━━━━━ EXERCISE MATERIALS

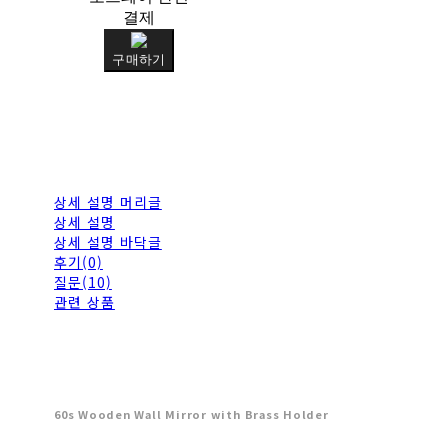
결제
구매하기
상세 설명 머리글
상세 설명
상세 설명 바닥글
후기(0)
질문(10)
관련 상품
60s Wooden Wall Mirror with Brass Holder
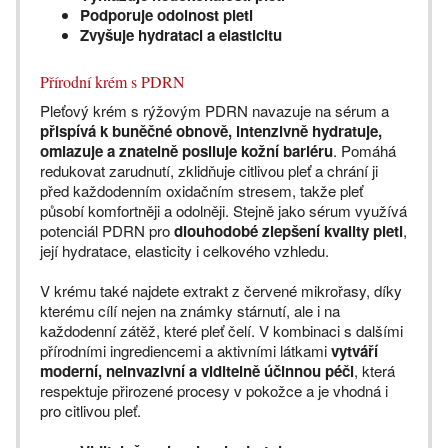
Podporuje odolnost pleti
Zvyšuje hydrataci a elasticitu
Přírodní krém s PDRN
Pleťový krém s rýžovým PDRN navazuje na sérum a
přispívá k buněčné obnově, intenzivně hydratuje,
omlazuje a znatelně posiluje kožní bariéru
. Pomáhá
redukovat zarudnutí, zklidňuje citlivou pleť a chrání ji
před každodenním oxidačním stresem, takže pleť
působí komfortněji a odolněji. Stejně jako sérum využívá
potenciál PDRN pro
dlouhodobé zlepšení kvality pleti
,
její hydratace, elasticity i celkového vzhledu.
V krému také najdete extrakt z červené mikrořasy, díky
kterému cílí nejen na známky stárnutí, ale i na
každodenní zátěž, které pleť čelí. V kombinaci s dalšími
přírodními ingrediencemi a aktivními látkami
vytváří
moderní, neinvazivní a viditelně účinnou péči
, která
respektuje přirozené procesy v pokožce a je vhodná i
pro citlivou pleť.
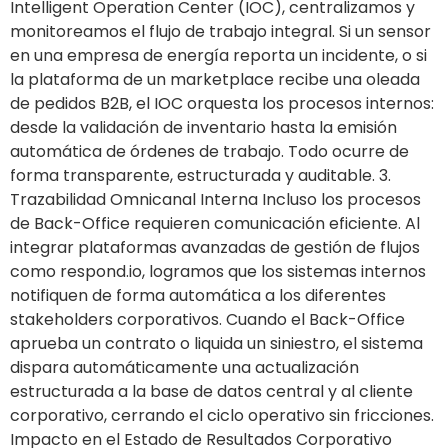
Intelligent Operation Center (IOC), centralizamos y
monitoreamos el flujo de trabajo integral. Si un sensor
en una empresa de energía reporta un incidente, o si
la plataforma de un marketplace recibe una oleada
de pedidos B2B, el IOC orquesta los procesos internos:
desde la validación de inventario hasta la emisión
automática de órdenes de trabajo. Todo ocurre de
forma transparente, estructurada y auditable. 3.
Trazabilidad Omnicanal Interna Incluso los procesos
de Back-Office requieren comunicación eficiente. Al
integrar plataformas avanzadas de gestión de flujos
como respond.io, logramos que los sistemas internos
notifiquen de forma automática a los diferentes
stakeholders corporativos. Cuando el Back-Office
aprueba un contrato o liquida un siniestro, el sistema
dispara automáticamente una actualización
estructurada a la base de datos central y al cliente
corporativo, cerrando el ciclo operativo sin fricciones.
Impacto en el Estado de Resultados Corporativo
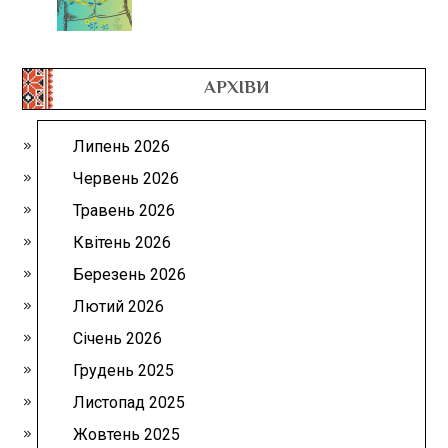
АРХІВИ
Липень 2026
Червень 2026
Травень 2026
Квітень 2026
Березень 2026
Лютий 2026
Січень 2026
Грудень 2025
Листопад 2025
Жовтень 2025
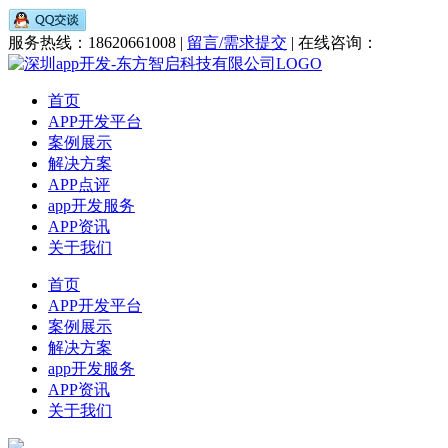
服务热线：18620661008 |
留言/需求提交
| 在线咨询：
首页
APP开发平台
案例展示
解决方案
APP点评
app开发服务
APP资讯
关于我们
首页
APP开发平台
案例展示
解决方案
app开发服务
APP资讯
关于我们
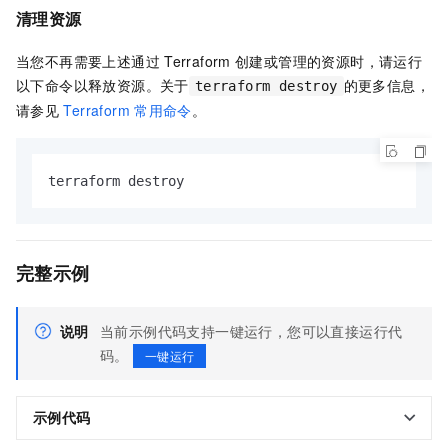
清理资源
当您不再需要上述通过
Terraform
创建或管理的资源时，请运行
以下命令以释放资源。关于
的更多信息，
terraform destroy
请参见
Terraform
常用命令
。
terraform destroy
完整示例
说明
当前示例代码支持一键运行，您可以直接运行代
码。
一键运行
示例代码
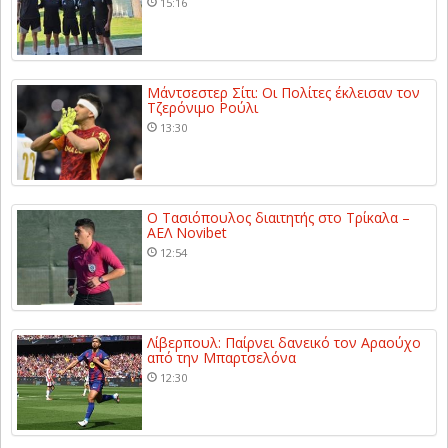
15:16
Μάντσεστερ Σίτι: Οι Πολίτες έκλεισαν τον
Τζερόνιμο Ρούλι
13:30
Ο Τασιόπουλος διαιτητής στο Τρίκαλα –
ΑΕΛ Novibet
12:54
Λίβερπουλ: Παίρνει δανεικό τον Αραούχο
από την Μπαρτσελόνα
12:30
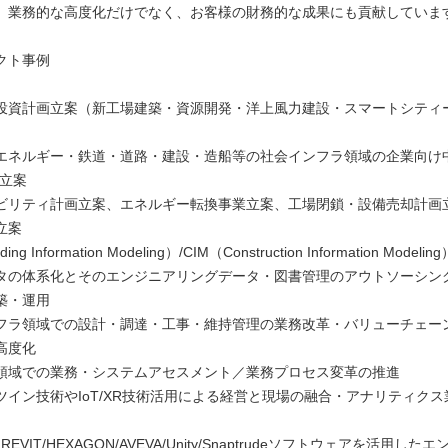
、業務的な高度化だけでなく、お客様の財務的な成果にも貢献していま
クト事例
投資計画立案（新工場建築・資源開発・洋上風力建設・スマートシティ
エネルギー・鉄道・道路・建設・造船等の社会インフラ領域の企業向け
画立案
ビリティ計画立案、エネルギー転換事業立案、工場閉鎖・設備売却計画
立案
ing Information Modeling）/CIM（Construction Information Model
タの体系化とそのエンジニアリングデータ・図書管理のアウトソーシン
築・運用
フラ領域での設計・調達・工事・維持管理の業務改革・バリューチェー
高度化
領域での業務・システムアセスメント／業務プロセス変革の推進
ツイン技術やIoT/XR技術活用による経営と現場の融合・アナリティク
k REVIT/HEXAGON/AVEVA/Unity/Snaptrudeソフトウェアを活用し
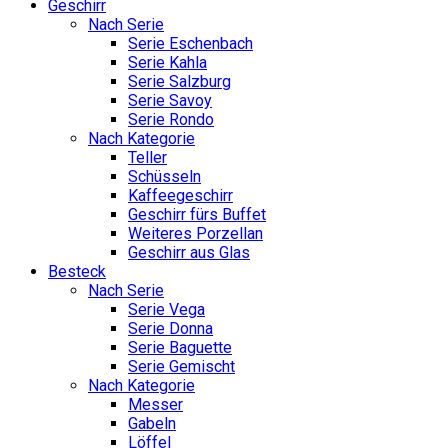
Geschirr
Nach Serie
Serie Eschenbach
Serie Kahla
Serie Salzburg
Serie Savoy
Serie Rondo
Nach Kategorie
Teller
Schüsseln
Kaffeegeschirr
Geschirr fürs Buffet
Weiteres Porzellan
Geschirr aus Glas
Besteck
Nach Serie
Serie Vega
Serie Donna
Serie Baguette
Serie Gemischt
Nach Kategorie
Messer
Gabeln
Löffel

━━━━━━━━━━

EXERCISE:
What's needed is an exact retyping of the records, pictures excluded.

PROBLEM SOLUTION:
결제
구매하기
상세 설명 머리글
상세 설명
상세 설명 바닥글
후기(0)
질문(10)
관련 상품
60s Wooden Wall Mirror with Brass Holder
Podporuje odolnost pleti
Zvyšuje hydrataci a elasticitu
Přírodní krém s PDRN
Pleťový krém s rýžovým PDRN navazuje na sérum a
přispívá k buněčné obnově, intenzivně hydratuje,
omlazuje a znatelně posiluje kožní bariéru
. Pomáhá
redukovat zarudnutí, zklidňuje citlivou pleť a chrání ji
před každodenním oxidačním stresem, takže pleť
působí komfortněji a odolněji. Stejně jako sérum využívá
potenciál PDRN pro
dlouhodobé zlepšení kvality pleti
,
její hydratace, elasticity i celkového vzhledu.
V krému také najdete extrakt z červené mikrořasy, díky
kterému cílí nejen na známky stárnutí, ale i na
každodenní zátěž, které pleť čelí. V kombinaci s dalšími
přírodními ingrediencemi a aktivními látkami
vytváří
moderní, neinvazivní a viditelně účinnou péči
, která
respektuje přirozené procesy v pokožce a je vhodná i
pro citlivou pleť.
Intelligent Operation Center (IOC), centralizamos y
monitoreamos el flujo de trabajo integral. Si un sensor
en una empresa de energía reporta un incidente, o si
la plataforma de un marketplace recibe una oleada
de pedidos B2B, el IOC orquesta los procesos internos:
desde la validación de inventario hasta la emisión
automática de órdenes de trabajo. Todo ocurre de
forma transparente, estructurada y auditable. 3.
Trazabilidad Omnicanal Interna Incluso los procesos
de Back-Office requieren comunicación eficiente. Al
integrar plataformas avanzadas de gestión de flujos
como respond.io, logramos que los sistemas internos
notifiquen de forma automática a los diferentes
stakeholders corporativos. Cuando el Back-Office
aprueba un contrato o liquida un siniestro, el sistema
dispara automáticamente una actualización
estructurada a la base de datos central y al cliente
corporativo, cerrando el ciclo operativo sin fricciones.
Impacto en el Estado de Resultados Corporativo
АРХІВИ
Липень 2026
Червень 2026
Травень 2026
Квітень 2026
Березень 2026
Лютий 2026
Січень 2026
Грудень 2025
Листопад 2025
Жовтень 2025
服务热线：18620661008 |
留言/需求提交
| 在线咨询：
首页
APP开发平台
案例展示
解决方案
APP点评
app开发服务
APP资讯
关于我们
首页
APP开发平台
案例展示
解决方案
app开发服务
APP资讯
关于我们
清理资源
当您不再需要上述通过
Terraform
创建或管理的资源时，请运行
以下命令以释放资源。关于
的更多信息，
terraform destroy
请参见
Terraform
常用命令
。
terraform destroy
完整示例
说明
当前示例代码支持一键运行，您可以直接运行代
码。
一键运行
示例代码
15:16
Μάντσεστερ Σίτι: Οι Πολίτες έκλεισαν τον
Τζερόνιμο Ρούλι
13:30
Ο Τασιόπουλος διαιτητής στο Τρίκαλα –
ΑΕΛ Novibet
12:54
Λίβερπουλ: Παίρνει δανεικό τον Αραούχο
από την Μπαρτσελόνα
12:30
、業務的な高度化だけでなく、お客様の財務的な成果にも貢献していま
クト事例
投資計画立案（新工場建築・資源開発・洋上風力建設・スマートシティ
エネルギー・鉄道・道路・建設・造船等の社会インフラ領域の企業向け
画立案
ビリティ計画立案、エネルギー転換事業立案、工場閉鎖・設備売却計画
立案
ing Information Modeling）/CIM（Construction Information Model
タの体系化とそのエンジニアリングデータ・図書管理のアウトソーシン
築・運用
フラ領域での設計・調達・工事・維持管理の業務改革・バリューチェー
高度化
領域での業務・システムアセスメント／業務プロセス変革の推進
ツイン技術やIoT/XR技術活用による経営と現場の融合・アナリティク
k REVIT/HEXAGON/AVEVA/Unity/Snaptrudeソフトウェアを活用し
Geschirr
Nach Serie
Serie Eschenbach
Serie Kahla
Serie Salzburg
Serie Savoy
Serie Rondo
Nach Kategorie
Teller
Schüsseln
Kaffeegeschirr
Geschirr fürs Buffet
Weiteres Porzellan
Geschirr aus Glas
Besteck
Nach Serie
Serie Vega
Serie Donna
Serie Baguette
Serie Gemischt
Nach Kategorie
Messer
Gabeln
Löffel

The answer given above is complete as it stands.